Wie hätte es also das Programm der WSG sein können?

Sehen wir uns das Manifest genau an.

MANIFEST

Präambel: 

Wir haben jedes Vertrauen in die bisher der Welt angebotenen Ideologien, Staats- und Wirtschaftsformen verloren. 

Wir verlangen deshalb Platz für neue, unserer Zeit angemessene Formen.
Wir verlangen ein System der wissenschaftlichen Planung und der Vernunft.
Alle Lebensbereiche dieser Erde beherrschen entweder rote Funktionärsgruppen, Zyniker der Macht, oder korrupte Marionettenregierungen der internationalen Hochfinanz. Den Rest regieren feudale Bonzen meist im Einklang mit religiösen Fanatikern. 

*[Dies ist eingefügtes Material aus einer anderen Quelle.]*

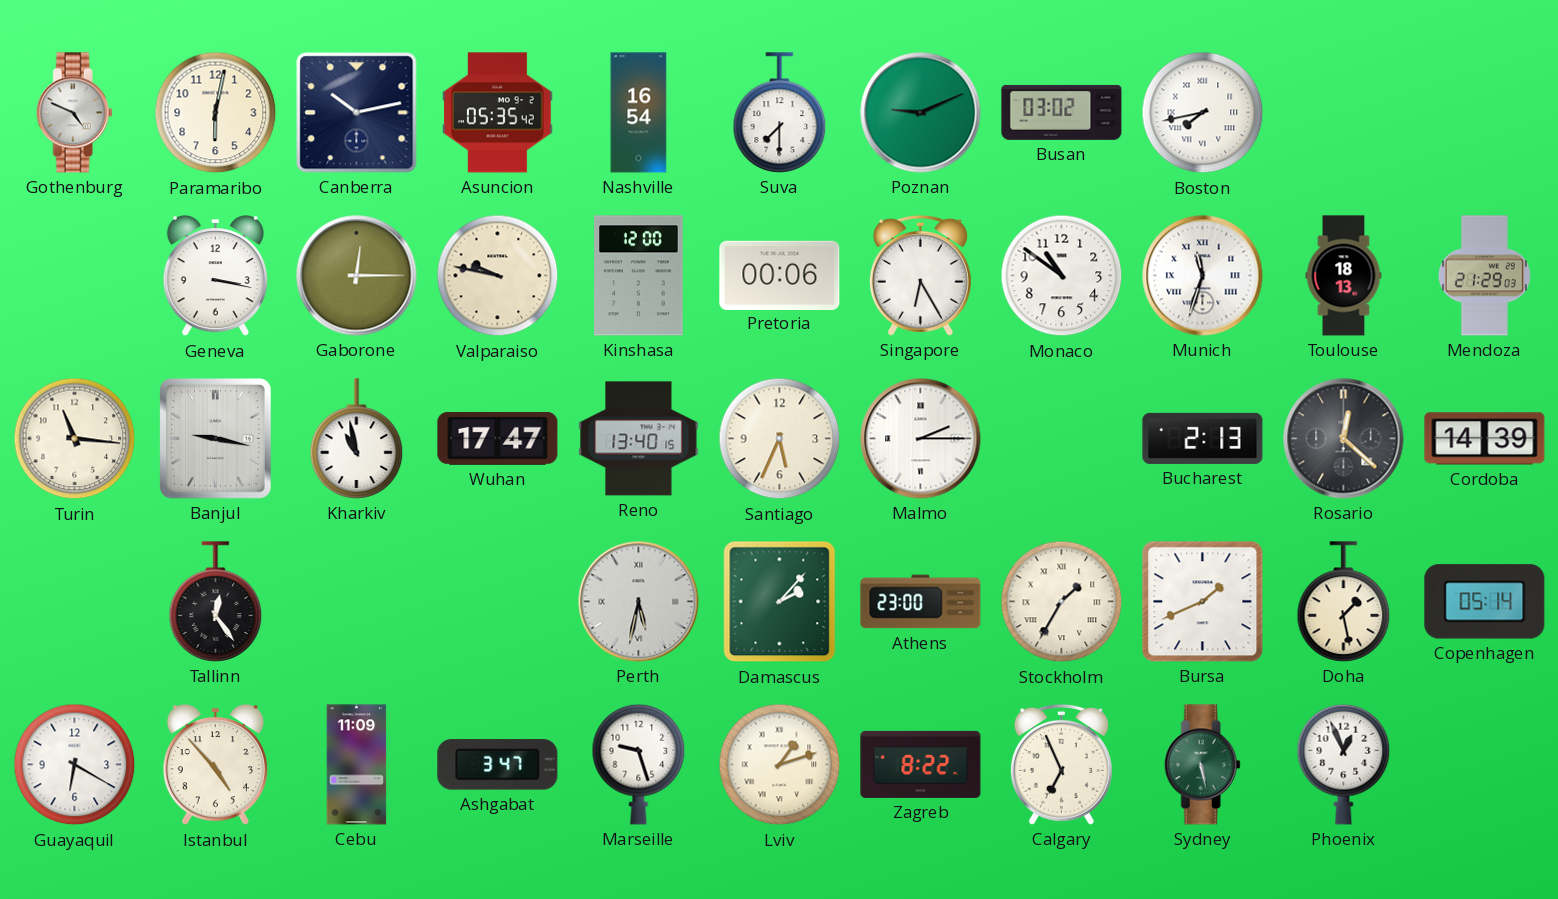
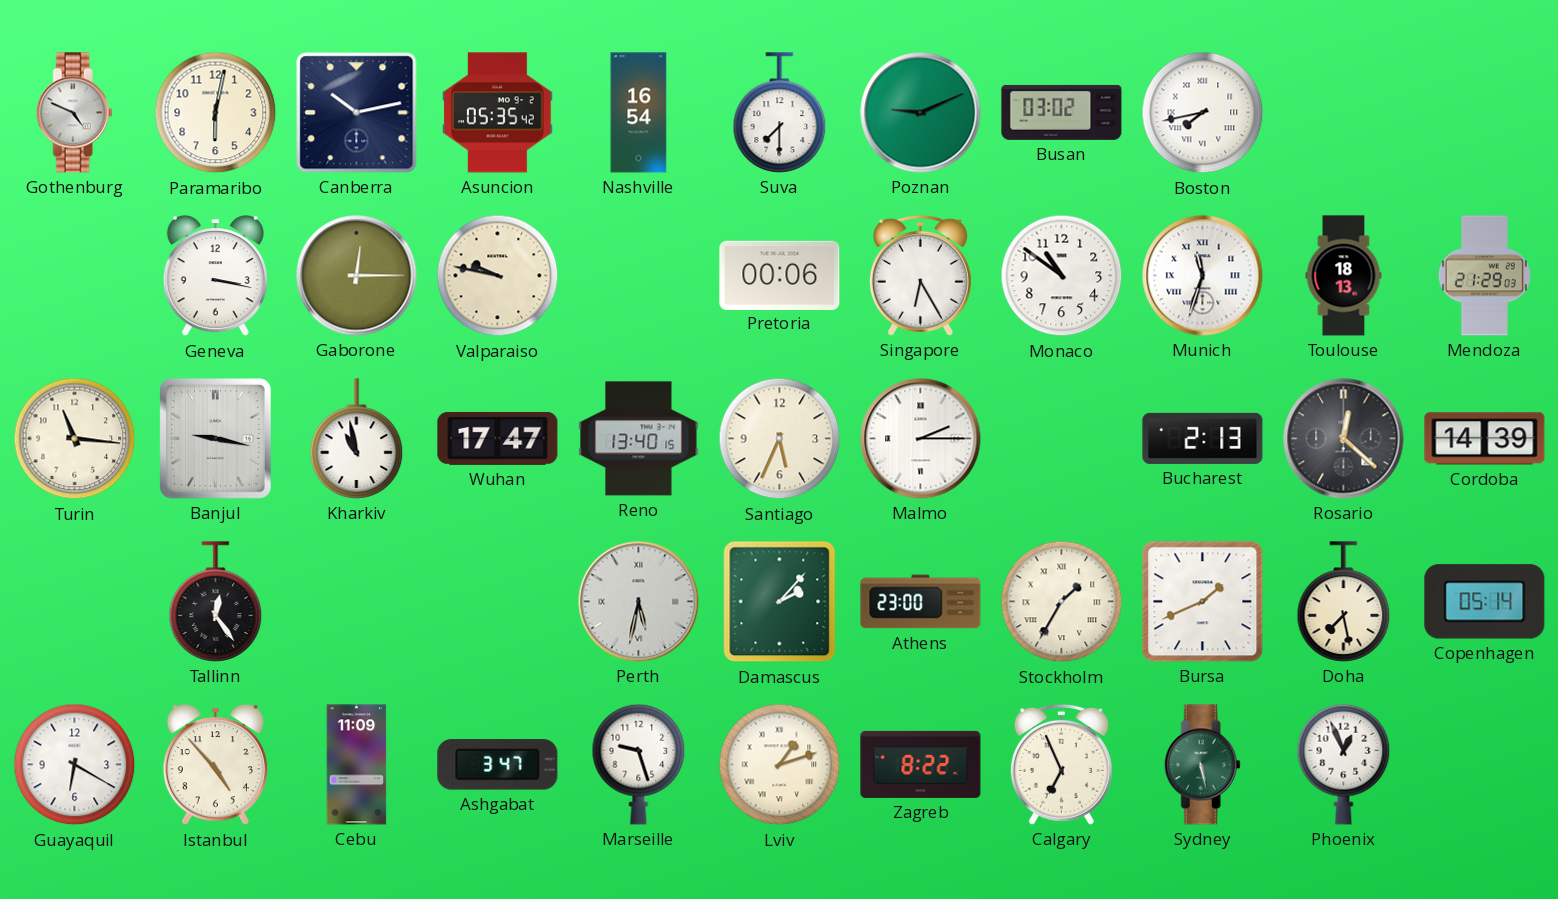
Kinshasa: 12:00 -> none
Doha: 1:28 -> 7:28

Da sich die, seit dem Ende des 2. Weltkrieges dominierenden ideologischen Weltbilder als unzureichend und ihre sich wechselweise in die Macht teilenden politischen Cliquen seit langem den Problemen der Menschheit gegenüber als nicht gewachsen gezeigt haben, sind wir entschlossen uns zu organisieren. Mit dem Ziel, eine radikale Veränderung der Gesamtstrukturen in allen Bereichen herbeizuführen.
Wir sind uns darüber im Klaren, dass politische Ziele niemanden in den Schoß fallen, sondern dass sie immer erkämpft werden müssen. 

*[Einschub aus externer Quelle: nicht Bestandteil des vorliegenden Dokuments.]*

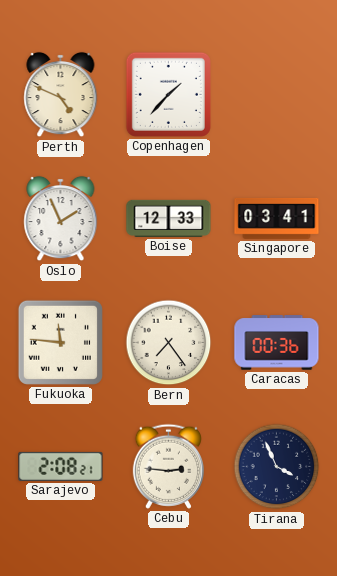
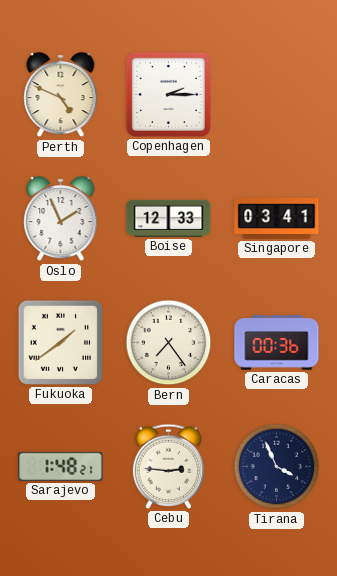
Copenhagen: 1:37 -> 2:15
Fukuoka: 11:46 -> 1:39
Sarajevo: 2:08 -> 1:48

Je höher das Ziel, umso größer die Opfer. 

Im Hinblick auf diese Erkenntnis sind wir bereit, alle unsere Kräfte für unsere Überzeugung einzusetzen. 

Bürger dieses Landes, wir sind bereits unter euch, sichtbar und doch unsichtbar.
Wir kämpfen nicht für uns, sondern für euch, deshalb erwarten wir künftig eure moralische Unterstützung.

Als der Text der Präambel zu Papier gebracht wurde, existierte die Wehrsportgruppe Hoffmann noch nicht. Noch nicht einmal als Idee oder Vorsatz. Die Formulierungen: „Sind wir bereit, wir sind bereits…, wir kämpfen nicht für uns…und erwarten wir künftig…“ können deshalb nicht auf die WSG gemünzt sein.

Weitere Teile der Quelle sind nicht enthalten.